Relogement et tourisme : les conséquences économiques et sociales
Face à l’ampleur des évacuations, le gouvernement a annoncé que les assureurs prendraient en charge les frais de relogement des personnes déplacées. Cette mesure, détaillée par Bercy, vise à atténuer l’impact social et économique des incendies sur les ménages et les entreprises. Par ailleurs, les autorités ont appelé les touristes à éviter les zones concernées, afin de ne pas entraver les opérations de secours et de limiter les risques pour les vacanciers.
Cette recommandation s’inscrit dans un contexte où plusieurs départements, notamment ceux du sud-ouest, sont directement touchés par les feux. Les images de la cellule de crise interministérielle, diffusées par les médias, ont montré la mobilisation des services de l’État, mais aussi les défis logistiques auxquels ils sont confrontés. Les moyens engagés, bien que renforcés, peinent parfois à suivre l’évolution des incendies, dont les fronts peuvent s’étendre sur plusieurs kilomètres en quelques heures.

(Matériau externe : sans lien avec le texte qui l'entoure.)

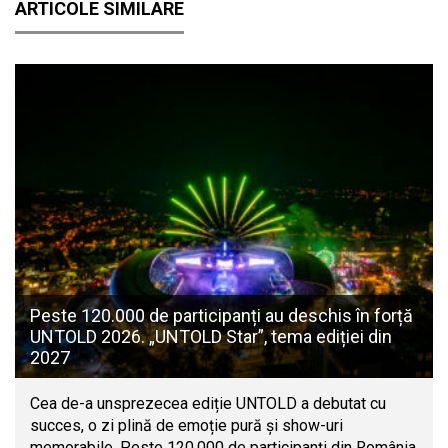
ARTICOLE SIMILARE
Peste 120.000 de participanți au deschis în forță
UNTOLD 2026. „UNTOLD Star”, tema ediției din
2027
Cea de-a unsprezecea ediție UNTOLD a debutat cu
succes, o zi plină de emoție pură și show-uri
memorabile. Peste 120.000 de participanți din România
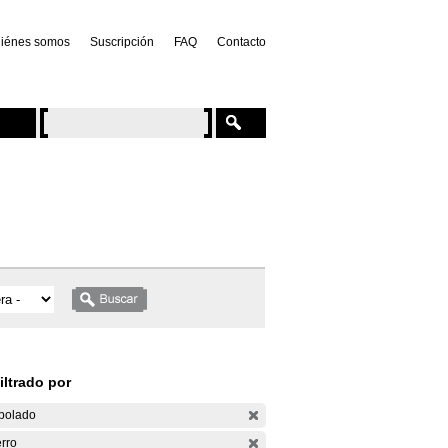
iénes somos
Suscripción
FAQ
Contacto
iltrado por
bolado
rro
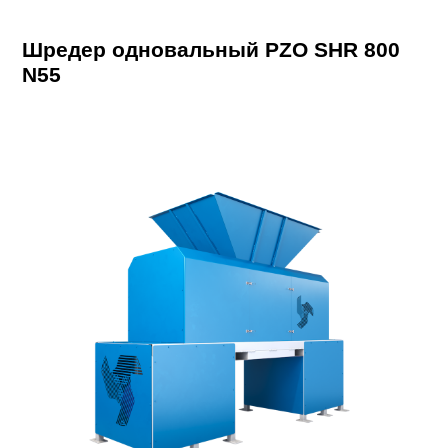
Шредер одновальный PZO SHR 800
N55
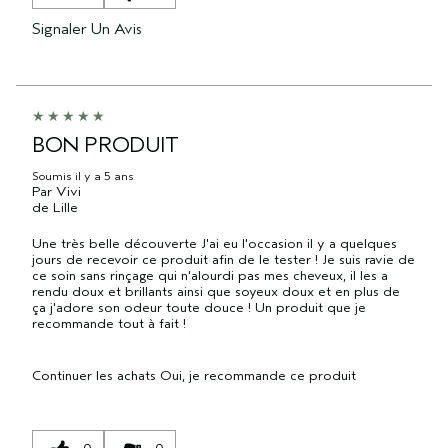
Signaler Un Avis
BON PRODUIT
Soumis
il y a 5 ans
Par
Vivi
de
Lille
Une très belle découverte J'ai eu l'occasion il y a quelques
jours de recevoir ce produit afin de le tester ! Je suis ravie de
ce soin sans rinçage qui n'alourdi pas mes cheveux, il les a
rendu doux et brillants ainsi que soyeux doux et en plus de
ça j'adore son odeur toute douce ! Un produit que je
recommande tout à fait !
Continuer les achats
Oui, je recommande ce produit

Les prochaines étapes attendues
D’ici la fin de la semaine, un point d’étape sera organisé avec les préfets des départements les plus touchés, afin de faire un bilan des opérations en cours et d’ajuster les moyens si nécessaire. Les collectivités locales, comme la mairie de Bordeaux, ont également été sollicitées pour renforcer la communication auprès des populations, afin de mieux anticiper les évacuations et éviter les risques inutiles. Enfin, les services de secours ont été invités à maintenir leurs effectifs au niveau actuel, en prévision d’une possible dégradation de la situation.
En conclusion, si la France fait face à une saison d’incendies particulièrement intense, les autorités misent sur une coordination renforcée entre l’État, les collectivités et les acteurs privés pour limiter les dégâts. La priorité reste la protection des populations et la préservation des infrastructures, alors que les feux continuent de menacer plusieurs régions.
La saison 2026 est qualifiée d’« inédite » en raison du nombre exceptionnel d’hectares brûlés (plus de 116 000), bien supérieur aux moyennes habituelles. Selon le ministre de l’Intérieur, Laurent Nuñez, cette ampleur reflète à la fois des conditions météorologiques défavorables et une pression accrue sur les moyens de lutte contre les incendies.